Optimization of Intra-Arterial Administration of Chemotherapeutic Agents for Glioblastoma in the F98-Fischer Glioma-Bearing Rat Model.

Abstract

Glioblastoma (GBM) is a difficult disease to treat for different reasons, with the blood-brain barrier (BBB) preventing therapeutic drugs from reaching the tumor being one major hurdle. The median overall survival is only 14.6 months after the standard first line of treatment. At relapse, there is no recognized standard second-line treatment. Our team uses intra-arterial (IA) chemotherapy as a means to bypass the BBB, hence achieving an overall median survival of 25 months. However, most patients eventually fail the treatment and progress. This is why we wish to expand our portfolio of options in terms of chemotherapy agents available for IA administration. In this study, we tested topotecan, cytarabine, and new formulations of carboplatin and paclitaxel by IA administration in the F98-Fischer glioma-bearing rat model as a screening tool for identifying potential candidate drugs.
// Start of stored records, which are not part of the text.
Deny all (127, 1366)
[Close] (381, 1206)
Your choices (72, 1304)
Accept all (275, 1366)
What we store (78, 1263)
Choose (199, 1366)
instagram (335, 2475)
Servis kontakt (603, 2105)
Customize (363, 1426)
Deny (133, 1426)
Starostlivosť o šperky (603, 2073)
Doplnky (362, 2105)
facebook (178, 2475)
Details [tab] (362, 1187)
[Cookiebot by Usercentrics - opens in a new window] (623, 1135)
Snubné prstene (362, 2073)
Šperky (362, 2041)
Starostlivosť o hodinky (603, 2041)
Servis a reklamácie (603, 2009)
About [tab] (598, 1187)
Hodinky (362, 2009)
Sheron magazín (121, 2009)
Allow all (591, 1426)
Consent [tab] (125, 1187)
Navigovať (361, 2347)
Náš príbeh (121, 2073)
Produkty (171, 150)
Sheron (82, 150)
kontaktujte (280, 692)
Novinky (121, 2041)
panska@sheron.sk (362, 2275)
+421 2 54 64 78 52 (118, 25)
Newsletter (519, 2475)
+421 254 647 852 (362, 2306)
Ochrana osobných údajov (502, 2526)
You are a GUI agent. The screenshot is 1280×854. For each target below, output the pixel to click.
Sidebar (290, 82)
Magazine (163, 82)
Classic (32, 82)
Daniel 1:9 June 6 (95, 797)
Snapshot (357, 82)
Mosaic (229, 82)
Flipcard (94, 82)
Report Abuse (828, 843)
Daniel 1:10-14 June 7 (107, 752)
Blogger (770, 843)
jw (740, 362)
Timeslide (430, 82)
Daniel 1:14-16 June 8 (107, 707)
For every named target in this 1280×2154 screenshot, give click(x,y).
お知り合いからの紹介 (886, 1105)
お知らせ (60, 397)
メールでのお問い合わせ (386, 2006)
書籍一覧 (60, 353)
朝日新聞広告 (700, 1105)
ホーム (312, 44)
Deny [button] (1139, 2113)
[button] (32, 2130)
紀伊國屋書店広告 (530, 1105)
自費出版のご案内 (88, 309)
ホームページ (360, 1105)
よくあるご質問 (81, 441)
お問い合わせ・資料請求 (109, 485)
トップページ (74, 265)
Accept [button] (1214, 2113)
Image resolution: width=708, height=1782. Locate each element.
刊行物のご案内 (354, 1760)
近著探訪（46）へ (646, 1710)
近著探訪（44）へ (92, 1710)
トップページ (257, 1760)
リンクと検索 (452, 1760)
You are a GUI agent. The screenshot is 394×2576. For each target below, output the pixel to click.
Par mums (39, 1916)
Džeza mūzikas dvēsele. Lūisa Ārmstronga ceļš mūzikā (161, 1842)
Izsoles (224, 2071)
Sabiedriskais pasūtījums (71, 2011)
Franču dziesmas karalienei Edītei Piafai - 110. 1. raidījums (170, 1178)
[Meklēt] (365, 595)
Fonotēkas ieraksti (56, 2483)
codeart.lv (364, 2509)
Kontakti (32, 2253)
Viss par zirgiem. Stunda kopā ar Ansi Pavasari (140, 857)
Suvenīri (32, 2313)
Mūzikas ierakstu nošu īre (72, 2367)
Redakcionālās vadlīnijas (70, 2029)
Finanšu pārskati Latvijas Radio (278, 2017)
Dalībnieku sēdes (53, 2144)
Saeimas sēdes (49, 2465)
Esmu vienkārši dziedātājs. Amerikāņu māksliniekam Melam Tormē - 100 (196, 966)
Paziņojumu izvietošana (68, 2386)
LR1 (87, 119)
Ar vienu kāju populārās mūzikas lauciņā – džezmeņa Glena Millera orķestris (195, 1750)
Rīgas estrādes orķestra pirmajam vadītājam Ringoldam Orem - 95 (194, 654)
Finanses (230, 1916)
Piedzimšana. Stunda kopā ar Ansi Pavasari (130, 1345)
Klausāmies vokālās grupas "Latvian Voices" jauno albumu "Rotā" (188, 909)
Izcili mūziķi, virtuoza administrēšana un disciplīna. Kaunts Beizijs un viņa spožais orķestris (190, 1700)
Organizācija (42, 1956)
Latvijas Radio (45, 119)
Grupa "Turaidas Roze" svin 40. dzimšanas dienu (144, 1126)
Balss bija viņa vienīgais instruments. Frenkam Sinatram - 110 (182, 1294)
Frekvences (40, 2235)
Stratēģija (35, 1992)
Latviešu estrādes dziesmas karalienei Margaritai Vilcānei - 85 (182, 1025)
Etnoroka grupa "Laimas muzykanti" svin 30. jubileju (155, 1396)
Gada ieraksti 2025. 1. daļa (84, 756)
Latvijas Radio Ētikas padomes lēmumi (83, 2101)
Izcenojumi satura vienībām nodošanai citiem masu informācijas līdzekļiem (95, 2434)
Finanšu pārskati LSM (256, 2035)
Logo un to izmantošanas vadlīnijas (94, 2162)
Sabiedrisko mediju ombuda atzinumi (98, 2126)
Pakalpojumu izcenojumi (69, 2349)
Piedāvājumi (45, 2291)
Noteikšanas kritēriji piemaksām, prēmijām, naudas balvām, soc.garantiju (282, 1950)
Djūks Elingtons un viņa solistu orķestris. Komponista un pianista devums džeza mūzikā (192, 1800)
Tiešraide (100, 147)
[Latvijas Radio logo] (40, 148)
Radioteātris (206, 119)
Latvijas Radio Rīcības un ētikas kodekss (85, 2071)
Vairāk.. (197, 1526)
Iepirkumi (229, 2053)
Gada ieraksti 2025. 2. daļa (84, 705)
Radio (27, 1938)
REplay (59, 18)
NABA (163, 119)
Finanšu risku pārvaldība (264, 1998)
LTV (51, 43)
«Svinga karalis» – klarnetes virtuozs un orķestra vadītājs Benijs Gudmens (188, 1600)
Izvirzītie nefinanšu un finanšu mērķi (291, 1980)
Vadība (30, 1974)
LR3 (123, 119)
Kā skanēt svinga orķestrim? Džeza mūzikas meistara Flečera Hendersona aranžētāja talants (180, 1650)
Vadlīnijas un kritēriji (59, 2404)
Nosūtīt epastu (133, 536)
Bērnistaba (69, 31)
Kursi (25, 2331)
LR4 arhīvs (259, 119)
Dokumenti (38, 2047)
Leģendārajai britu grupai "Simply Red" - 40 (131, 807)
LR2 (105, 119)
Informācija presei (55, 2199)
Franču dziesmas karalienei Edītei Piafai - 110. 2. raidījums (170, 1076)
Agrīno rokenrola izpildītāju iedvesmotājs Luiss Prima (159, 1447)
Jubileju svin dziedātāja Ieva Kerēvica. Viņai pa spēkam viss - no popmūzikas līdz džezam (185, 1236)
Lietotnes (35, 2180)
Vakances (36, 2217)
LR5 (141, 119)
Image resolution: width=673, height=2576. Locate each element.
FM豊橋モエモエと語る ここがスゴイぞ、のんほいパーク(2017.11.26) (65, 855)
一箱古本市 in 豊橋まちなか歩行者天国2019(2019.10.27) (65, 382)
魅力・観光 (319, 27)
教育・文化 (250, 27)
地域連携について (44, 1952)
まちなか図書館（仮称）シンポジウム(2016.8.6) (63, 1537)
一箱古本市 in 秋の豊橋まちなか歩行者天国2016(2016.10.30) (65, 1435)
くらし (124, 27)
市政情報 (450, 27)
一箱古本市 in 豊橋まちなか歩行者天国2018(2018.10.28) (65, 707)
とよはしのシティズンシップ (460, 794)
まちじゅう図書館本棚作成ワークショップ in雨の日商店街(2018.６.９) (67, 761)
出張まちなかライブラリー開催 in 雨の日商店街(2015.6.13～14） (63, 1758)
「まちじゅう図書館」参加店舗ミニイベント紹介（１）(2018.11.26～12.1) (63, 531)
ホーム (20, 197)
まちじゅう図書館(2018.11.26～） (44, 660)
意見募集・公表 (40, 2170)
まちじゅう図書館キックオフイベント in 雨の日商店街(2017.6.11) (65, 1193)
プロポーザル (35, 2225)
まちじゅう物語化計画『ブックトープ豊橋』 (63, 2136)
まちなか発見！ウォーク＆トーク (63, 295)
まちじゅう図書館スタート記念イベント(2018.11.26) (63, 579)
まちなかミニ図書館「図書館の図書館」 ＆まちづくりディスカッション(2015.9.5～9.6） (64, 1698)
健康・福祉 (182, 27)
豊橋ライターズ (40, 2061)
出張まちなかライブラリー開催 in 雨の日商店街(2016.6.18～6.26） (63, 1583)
The topotecan IA group showed increased survival compared to the intravenous (IV) group (29.0 vs. 23.5), whereas the IV cytarabine group survived longer than the IA group (26.5 vs. 22.5). The new formulation of carboplatin showed a significant increase in survival compared to two previous studies with the conventional form (37.5 vs. 26.0 and 30.0). As for paclitaxel, it was too neurotoxic for IA administration. Topotecan and the new formulation of carboplatin demonstrated significant results, warranting their transition for consideration in clinical trials.